Angela Merkel offered a cool reception to Turkish President Recep Tayyip Erdogan’s call for a new detente with Germany, stressing the “far-reaching differences” between Berlin and Ankara on issues such as press freedom and human rights.
The German chancellor also firmly rebuffed Mr Erdogan’s demand that the movement of the Muslim cleric Fethullah Gulen, which he blames for the attempted coup in 2016 that left 250 dead, be designated a terrorist organisation.
But she also said that there was “much that unites us”, stressing Turkey’s status as a Nato ally and its role in helping to stem refugee flows into Europe and fighting terrorism. She added that Berlin had an interest in an “economically stable Turkey”.
Ms Merkel said she and Mr Erdogan planned to hold a four-way summit in October with the leaders of Russia and France to discuss the situation in Idlib, the last remaining opposition stronghold in Syria.
Mr Erdogan’s three-day visit to Germany was intended to mend fences after a period of mutual antagonism that has left deep scars on the relationship.
The overtures towards Berlin intensified amid a sharp deterioration in relations between Turkey and the US over the summer. Turkey’s currency suffered a sharp fall in August after President Donald Trump imposed sanctions on the country over the continued detention of a US pastor on espionage and terrorism charges.
But the German-Turkish relationship is equally troubled. Berlin has repeatedly expressed concern over Turkey’s drift to authoritarianism under Mr Erdogan, his hollowing out of democratic institutions and the massive purge carried out by the Turkish authorities since the 2016 putsch.
Some 130,000 public servants were summarily dismissed from their jobs and 50,000 people jailed over their alleged involvement in the coup attempt, among them dozens of German citizens, five of whom remain in custody.
Turkey, for its part, has been angered by Germany’s refusal to extradite military officers which it accuses of involvement in the aborted putsch and who have claimed asylum from the German authorities.
A low point came last year during the run-up to Turkey’s constitutional referendum. When a number of German cities barred campaign appearances by Turkish politicians, Mr Erdogan accused them of Nazi-like practices, prompting outrage in Berlin.
Despite the frictions, Ms Merkel was at pains to stress the areas of common interest between the two countries. She praised Turkey for taking in more than 3m refugees from the civil war in Syria and for its role in staving off an assault on Idlib. Ms Merkel said both Ankara and Berlin had a “strategic interest in good relations”.

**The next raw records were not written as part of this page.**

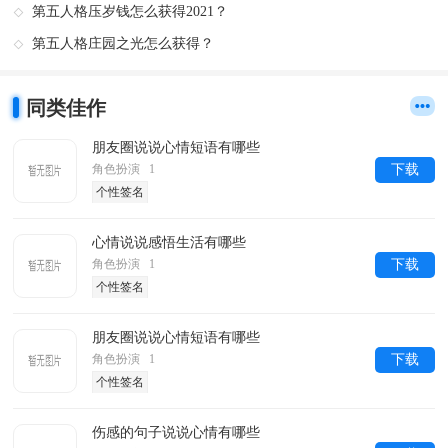
第五人格压岁钱怎么获得2021？
第五人格庄园之光怎么获得？
同类佳作
朋友圈说说心情短语有哪些
角色扮演 1
下载
个性签名
心情说说感悟生活有哪些
角色扮演 1
下载
个性签名
朋友圈说说心情短语有哪些
角色扮演 1
下载
个性签名
伤感的句子说说心情有哪些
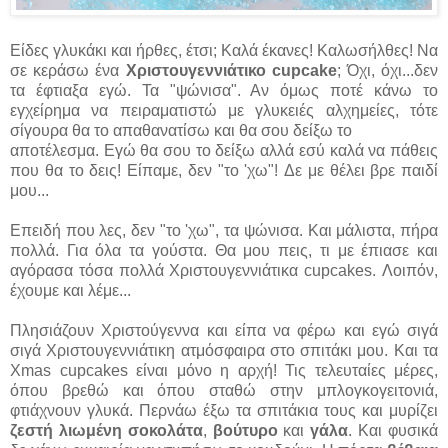
Είδες γλυκάκι και ήρθες, έτσι; Καλά έκανες! Καλωσήλθες! Να
σε κεράσω ένα
Xριστουγεννιάτικο cupcake
; Όχι, όχι...δεν
τα έφτιαξα εγώ. Τα "ψώνισα". Αν όμως ποτέ κάνω το
εγχείρημα να πειραματιστώ με γλυκειές αλχημείες, τότε
σίγουρα θα το απαθανατίσω και θα σου δείξω το
αποτέλεσμα. Εγώ θα σου το δείξω αλλά εσύ καλά να πάθεις
που θα το δεις! Είπαμε, δεν "το 'χω"! Δε με θέλει βρε παιδί
μου...
Επειδή που λες, δεν "το 'χω", τα ψώνισα. Και μάλιστα, πήρα
πολλά. Για όλα τα γούστα. Θα μου πεις, τι με έπιασε και
αγόρασα τόσα πολλά Χριστουγεννιάτικα cupcakes. Λοιπόν,
έχουμε και λέμε...
Πλησιάζουν Χριστούγεννα και είπα να φέρω και εγώ σιγά
σιγά Χριστουγεννιάτικη ατμόσφαιρα στο σπιτάκι μου. Και τα
Xmas cupcakes είναι μόνο η αρχή! Τις τελευταίες μέρες,
όπου βρεθώ και όπου σταθώ στην μπλογκογειτονιά,
φτιάχνουν γλυκά. Περνάω έξω τα σπιτάκια τους και μυρίζει
ζεστή λιωμένη σοκολάτα
,
βούτυρο
και
γάλα
. Και φυσικά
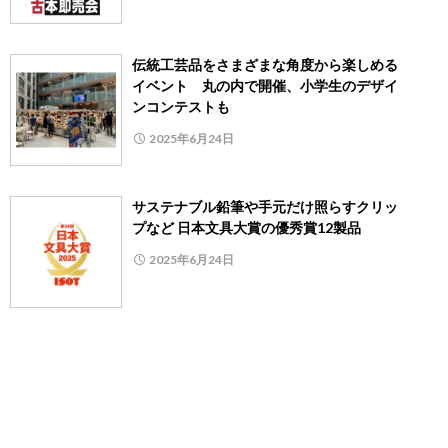
伝統工芸品をさまざまな角度から楽しめる
イベント 丸の内で開催、小学生のデザイ
ンコンテストも
2025年6月24日
サステナブル鉛筆や手元だけ照らすクリッ
プなど 日本文具大賞の優秀賞12製品
2025年6月24日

But there was also clear evidence on Friday that the relationship remained strained. Mr Erdogan had initially refused to attend the joint press conference if Can Dundar, the former editor of the Cumhuriyet newspaper who fled to Germany after being accused of espionage, was present. Mr Dundar decided not to attend instead.
Ms Merkel confirmed there had been a “controversy” over Mr Dundar and that she and Mr Erdogan had “differences of opinion over him and his case”. Mr Erdogan in turn called Mr Dundar an “agent” who had been convicted by a Turkish court of espionage and revealing state secrets, and sentenced to 5 years and 10 months in prison. The Turkish president called on the German authorities to extradite him.
Mr Erdogan also insisted that Germany declare the Gulen movement a terrorist organisation and move against the hundreds of its adherents living on German soil. “This is very important for peace and security in both countries,” he said. Ms Merkel said Germany took the information provided by Turkey on the Gulen movement “very seriously” but it “was not enough” to warrant giving the group the same designation as the PKK, the armed Kurdistan Workers’ party.
Ms Merkel called for the speedy release of German citizens in Turkish custody and criticised the delays in bringing charges against people detained in Turkish prisons after the coup attempt, saying it caused a “high degree of uncertainty”. Mr Erdogan urged Germans to show “respect” for the independence of the Turkish judiciary.